WORK REQUEST
Below are records with pictures. Transcribe exactly, and only, the lines from the line with "21+ Enter (188, 908)" to the line with "Reinigungsmaschinen", both ends included, but not the pictures.

SOURCE RECORDS
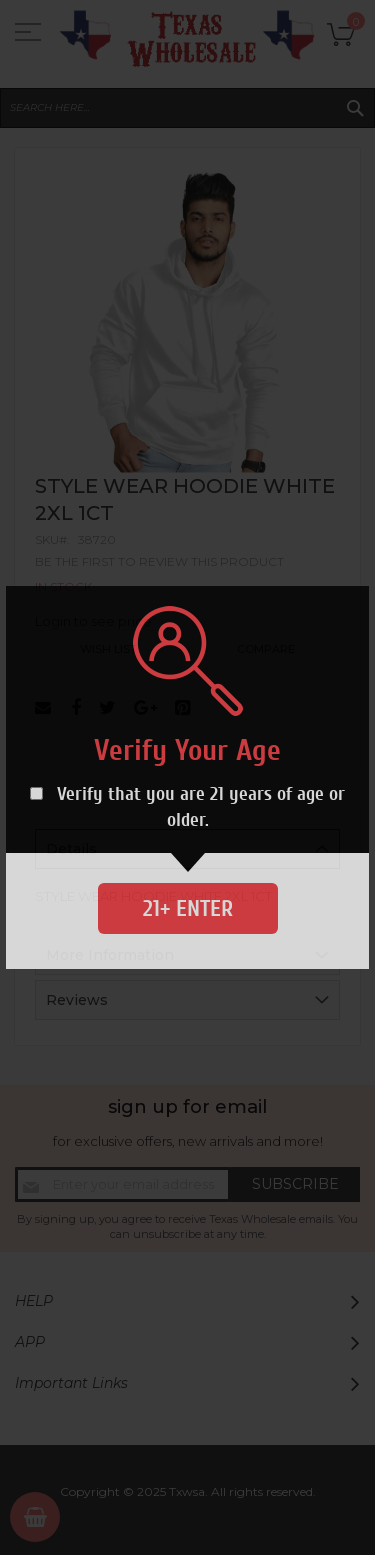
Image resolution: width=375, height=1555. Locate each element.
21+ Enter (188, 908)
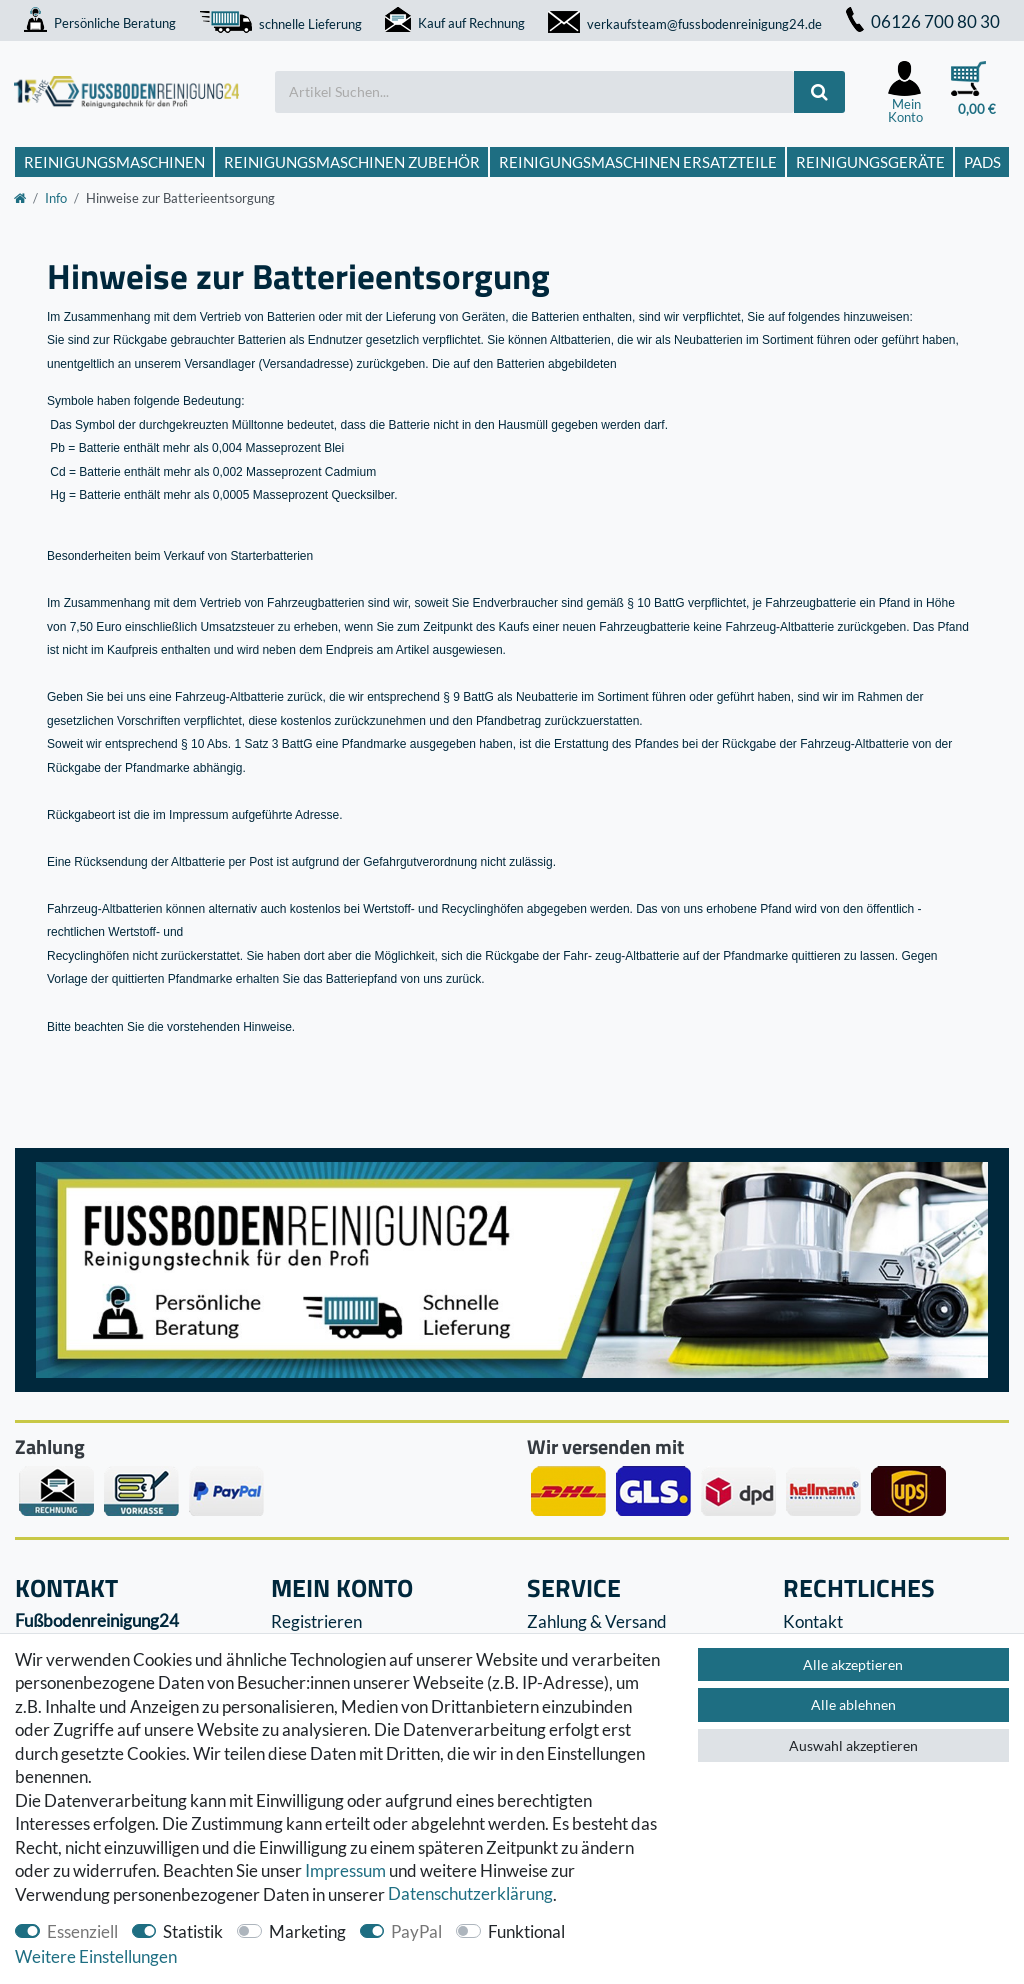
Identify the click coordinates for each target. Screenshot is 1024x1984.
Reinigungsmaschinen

---

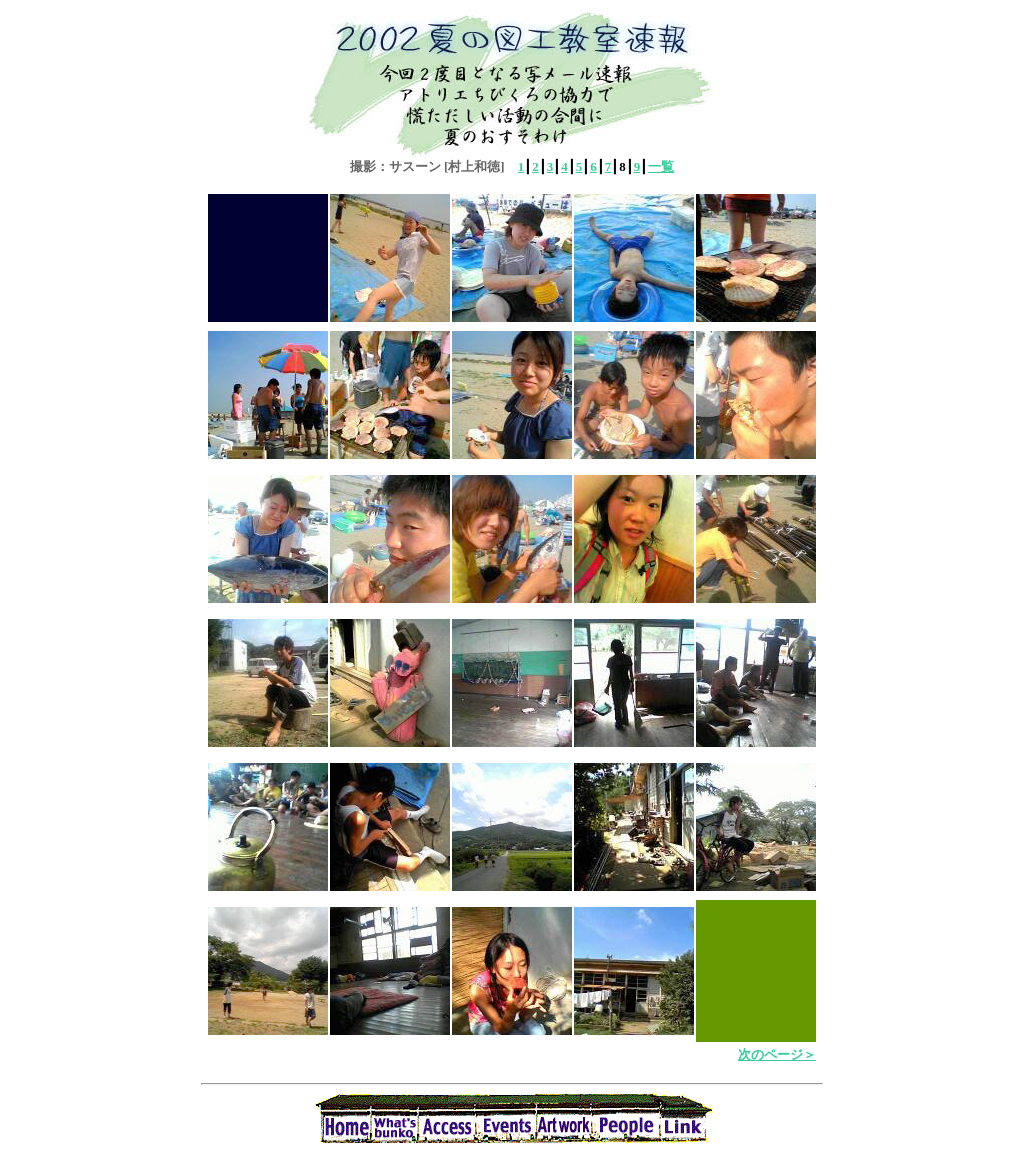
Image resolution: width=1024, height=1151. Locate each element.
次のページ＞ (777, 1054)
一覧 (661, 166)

RESULT FOR THIS EXERCISE
21+ Enter (188, 908)
Identify the click coordinates for each target. Screenshot is 1024x1984.
Reinigungsmaschinen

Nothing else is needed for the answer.